*** Opening Information ***

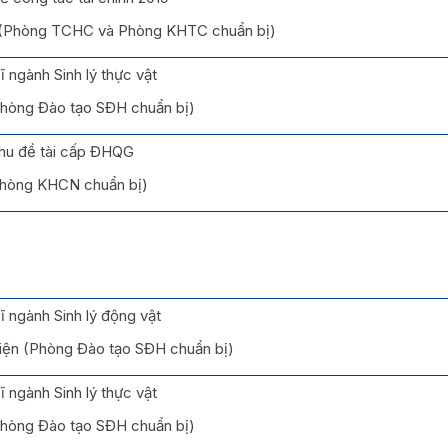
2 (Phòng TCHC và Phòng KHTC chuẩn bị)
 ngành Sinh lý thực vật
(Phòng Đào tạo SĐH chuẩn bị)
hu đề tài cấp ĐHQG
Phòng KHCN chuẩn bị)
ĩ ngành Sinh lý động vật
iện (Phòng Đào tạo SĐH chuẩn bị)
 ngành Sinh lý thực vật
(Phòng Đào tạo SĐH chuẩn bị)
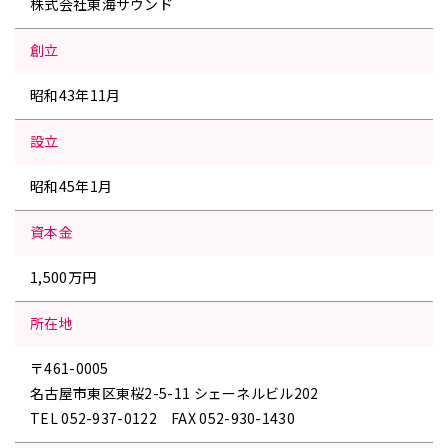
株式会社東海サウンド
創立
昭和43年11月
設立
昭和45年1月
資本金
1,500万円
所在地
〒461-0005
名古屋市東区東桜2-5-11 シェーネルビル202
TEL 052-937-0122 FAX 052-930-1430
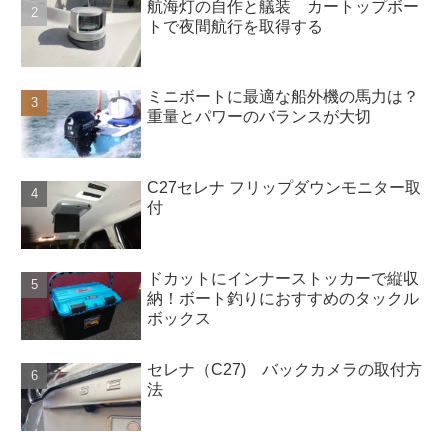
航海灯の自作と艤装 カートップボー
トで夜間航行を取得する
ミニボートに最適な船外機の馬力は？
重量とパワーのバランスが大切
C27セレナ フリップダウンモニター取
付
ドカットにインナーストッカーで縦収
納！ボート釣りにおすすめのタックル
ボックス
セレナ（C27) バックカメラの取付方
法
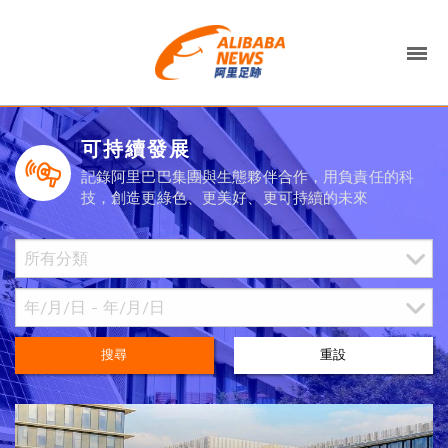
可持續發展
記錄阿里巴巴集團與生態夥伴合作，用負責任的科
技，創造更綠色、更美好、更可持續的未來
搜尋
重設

*** Closing Information ***
*** Opening Information ***

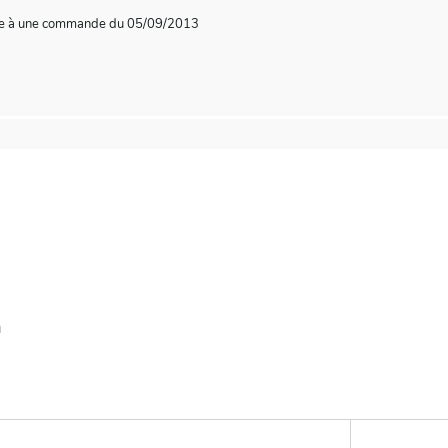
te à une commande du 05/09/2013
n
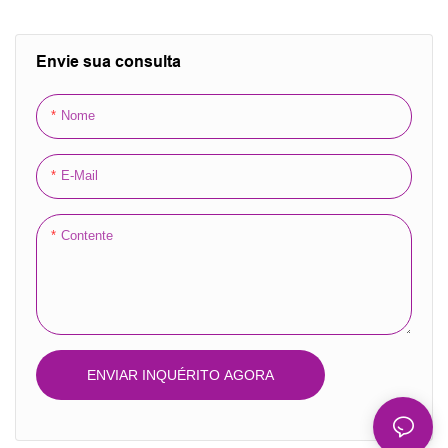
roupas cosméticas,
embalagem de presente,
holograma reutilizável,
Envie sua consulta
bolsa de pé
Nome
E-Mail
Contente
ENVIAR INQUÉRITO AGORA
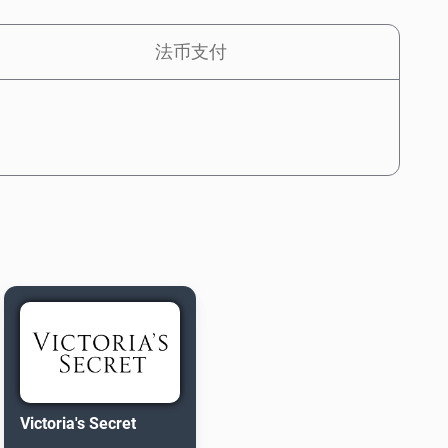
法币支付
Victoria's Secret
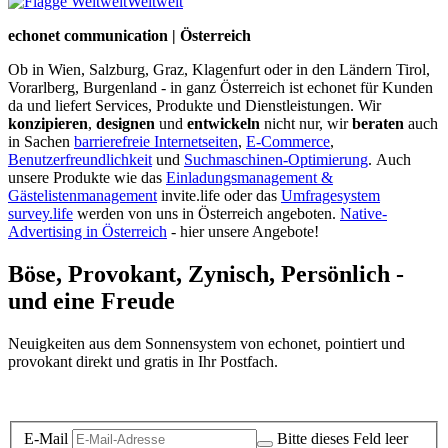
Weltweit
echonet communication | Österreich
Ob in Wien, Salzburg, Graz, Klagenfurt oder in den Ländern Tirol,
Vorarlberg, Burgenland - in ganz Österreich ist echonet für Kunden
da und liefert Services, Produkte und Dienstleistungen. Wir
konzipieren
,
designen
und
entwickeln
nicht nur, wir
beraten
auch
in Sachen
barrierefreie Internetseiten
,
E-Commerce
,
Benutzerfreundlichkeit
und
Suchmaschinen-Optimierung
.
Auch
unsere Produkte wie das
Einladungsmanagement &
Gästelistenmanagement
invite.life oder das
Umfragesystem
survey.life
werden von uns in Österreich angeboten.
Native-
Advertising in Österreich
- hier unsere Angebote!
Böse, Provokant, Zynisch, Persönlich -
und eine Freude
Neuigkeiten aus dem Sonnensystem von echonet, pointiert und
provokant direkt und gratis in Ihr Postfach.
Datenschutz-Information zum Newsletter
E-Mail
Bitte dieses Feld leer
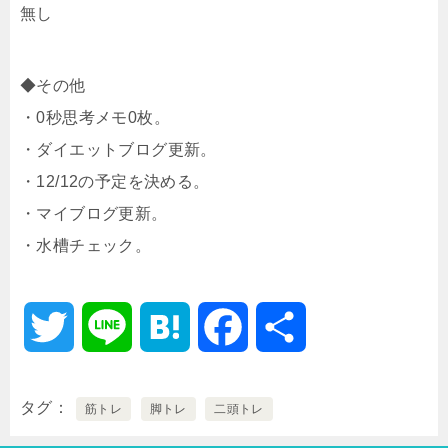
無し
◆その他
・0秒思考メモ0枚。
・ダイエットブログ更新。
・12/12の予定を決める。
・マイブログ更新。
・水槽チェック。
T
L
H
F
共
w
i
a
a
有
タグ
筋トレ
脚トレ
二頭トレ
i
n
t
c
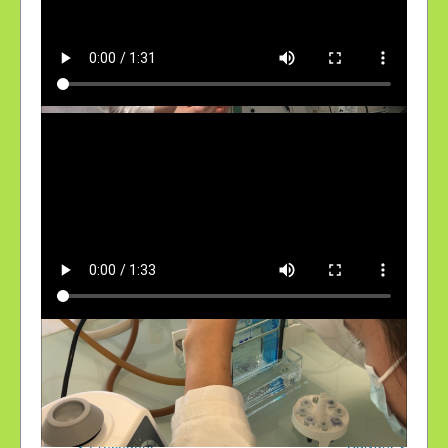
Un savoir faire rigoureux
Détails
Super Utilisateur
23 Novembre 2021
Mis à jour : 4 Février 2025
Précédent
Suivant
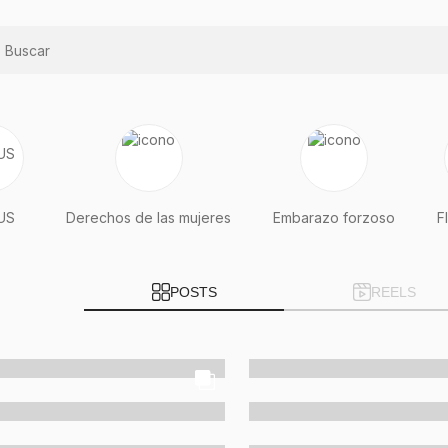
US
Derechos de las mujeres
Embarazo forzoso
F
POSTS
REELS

*** Closing Information ***

What the task requires:
Your answer must be a single number: the count of lines in the records that hold the word "chuẩn".

Answer to this problem:
5